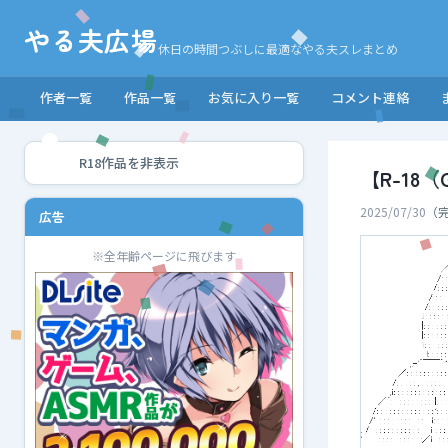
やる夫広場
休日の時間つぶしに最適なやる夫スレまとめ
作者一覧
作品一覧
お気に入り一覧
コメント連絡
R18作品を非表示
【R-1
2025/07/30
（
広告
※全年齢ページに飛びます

..............................

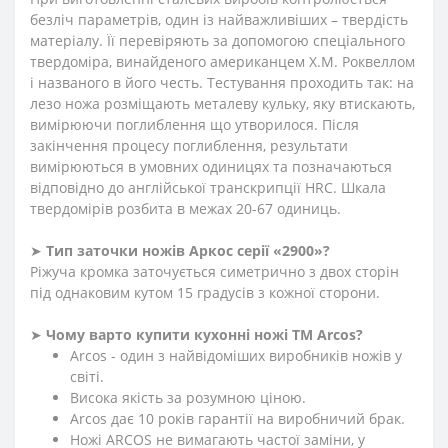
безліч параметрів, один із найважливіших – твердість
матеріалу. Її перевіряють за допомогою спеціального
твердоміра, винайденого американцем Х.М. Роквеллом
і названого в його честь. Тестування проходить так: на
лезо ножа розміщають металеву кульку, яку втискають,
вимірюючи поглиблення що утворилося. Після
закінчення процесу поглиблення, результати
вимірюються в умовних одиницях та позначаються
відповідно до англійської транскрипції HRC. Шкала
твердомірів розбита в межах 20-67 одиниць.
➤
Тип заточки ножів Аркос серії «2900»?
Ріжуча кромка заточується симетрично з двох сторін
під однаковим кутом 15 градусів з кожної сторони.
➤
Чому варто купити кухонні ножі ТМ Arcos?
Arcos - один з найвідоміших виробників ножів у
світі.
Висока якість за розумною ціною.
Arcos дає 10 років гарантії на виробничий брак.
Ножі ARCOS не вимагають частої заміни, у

..............................

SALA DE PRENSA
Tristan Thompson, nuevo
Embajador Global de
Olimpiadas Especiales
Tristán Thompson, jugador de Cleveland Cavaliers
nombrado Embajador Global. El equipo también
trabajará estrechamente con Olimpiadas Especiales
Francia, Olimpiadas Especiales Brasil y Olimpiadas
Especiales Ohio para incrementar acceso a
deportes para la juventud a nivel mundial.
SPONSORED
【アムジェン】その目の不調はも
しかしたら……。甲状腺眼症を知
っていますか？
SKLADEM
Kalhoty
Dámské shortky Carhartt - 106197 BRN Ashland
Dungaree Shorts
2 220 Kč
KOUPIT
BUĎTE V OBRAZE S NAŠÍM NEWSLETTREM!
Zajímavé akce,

..............................

Assigned task: Repeat the entries above verbatim, but only from the line that has "Arcos дає 10" down to the line that has "Ножі ARCOS не вимагають частої заміни, у", inclusive.

Reply to the task:
Arcos дає 10 років гарантії на виробничий брак.
Ножі ARCOS не вимагають частої заміни, у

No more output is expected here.